To do: Locate each line in the records containing "Λαθρεμπόριο". Copy it.

Dataset excerpts:

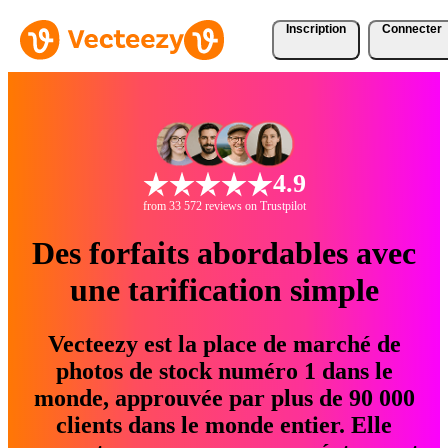
Inscription
Connecter
4.9
from 33 572 reviews on Trustpilot
Des forfaits abordables avec
une tarification simple
Vecteezy est la place de marché de
photos de stock numéro 1 dans le
monde, approuvée par plus de 90 000
clients dans le monde entier. Elle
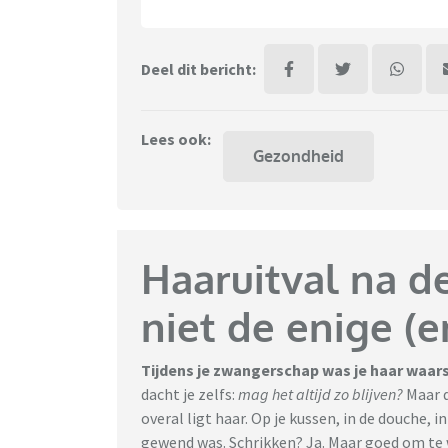
Deel dit bericht:
Lees ook:
Gezondheid
Haaruitval na de
niet de enige (e
Tijdens je zwangerschap was je haar waarsc
dacht je zelfs:
mag het altijd zo blijven?
Maar d
overal ligt haar. Op je kussen, in de douche, i
gewend was. Schrikken? Ja. Maar goed om te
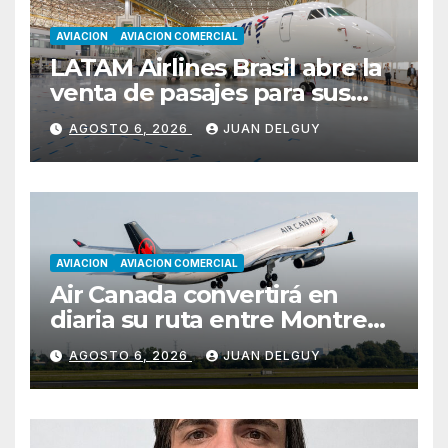
AVIACION
AVIACION COMERCIAL
LATAM Airlines Brasil abre la
venta de pasajes para sus
nuevos Embraer E195-E2 y
AGOSTO 6, 2026
JUAN DELGUY
anuncia la expansión de su
red
AVIACION
AVIACION COMERCIAL
Air Canada convertirá en
diaria su ruta entre Montreal
y Ciudad de Guatemala
AGOSTO 6, 2026
JUAN DELGUY
desde octubre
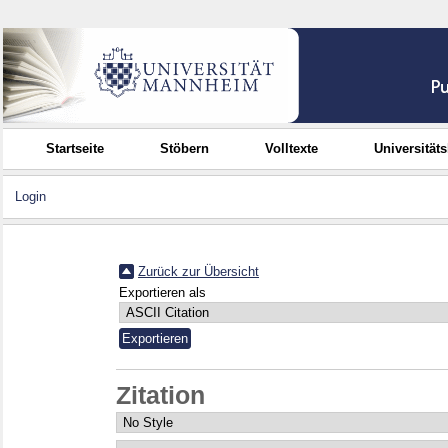
Startseite
Stöbern
Volltexte
Universität
Login
Zurück zur Übersicht
Exportieren als
Zitation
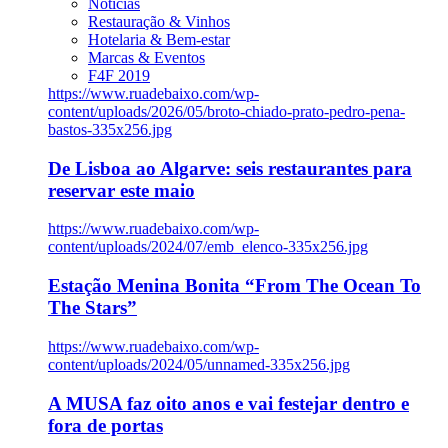
Notícias
Restauração & Vinhos
Hotelaria & Bem-estar
Marcas & Eventos
F4F 2019
https://www.ruadebaixo.com/wp-
content/uploads/2026/05/broto-chiado-prato-pedro-pena-
bastos-335x256.jpg
De Lisboa ao Algarve: seis restaurantes para
reservar este maio
https://www.ruadebaixo.com/wp-
content/uploads/2024/07/emb_elenco-335x256.jpg
Estação Menina Bonita “From The Ocean To
The Stars”
https://www.ruadebaixo.com/wp-
content/uploads/2024/05/unnamed-335x256.jpg
A MUSA faz oito anos e vai festejar dentro e
fora de portas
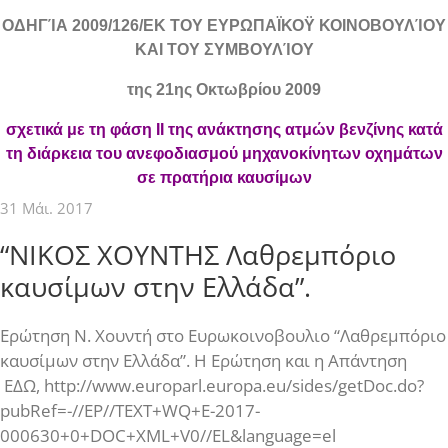
ΟΔΗΓΊΑ
2009/126/ΕΚ
ΤΟΥ ΕΥΡΩΠΑΪΚΟΫ ΚΟΙΝΟΒΟΥΛΊΟΥ
ΚΑΙ ΤΟΥ ΣΥΜΒΟΥΛΊΟΥ
της 21ης Οκτωβρίου 2009
σχετικά με τη φάση ΙΙ της ανάκτησης ατμών βενζίνης κατά
τη διάρκεια του ανεφοδιασμού μηχανοκίνητων οχημάτων
σε πρατήρια καυσίμων
31 Μάι. 2017
“ΝΙΚΟΣ ΧΟΥΝΤΗΣ Λαθρεμπόριο
καυσίμων στην Ελλάδα”.
Ερώτηση Ν. Χουντή στο Ευρωκοινοβουλιο “Λαθρεμπόριο
καυσίμων στην Ελλάδα”. Η Ερώτηση και η Απάντηση
ΕΔΩ, http://www.europarl.europa.eu/sides/getDoc.do?
pubRef=-//EP//TEXT+WQ+E-2017-
000630+0+DOC+XML+V0//EL&language=el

Answer:
“ΝΙΚΟΣ ΧΟΥΝΤΗΣ Λαθρεμπόριο
Ερώτηση Ν. Χουντή στο Ευρωκοινοβουλιο “Λαθρεμπόριο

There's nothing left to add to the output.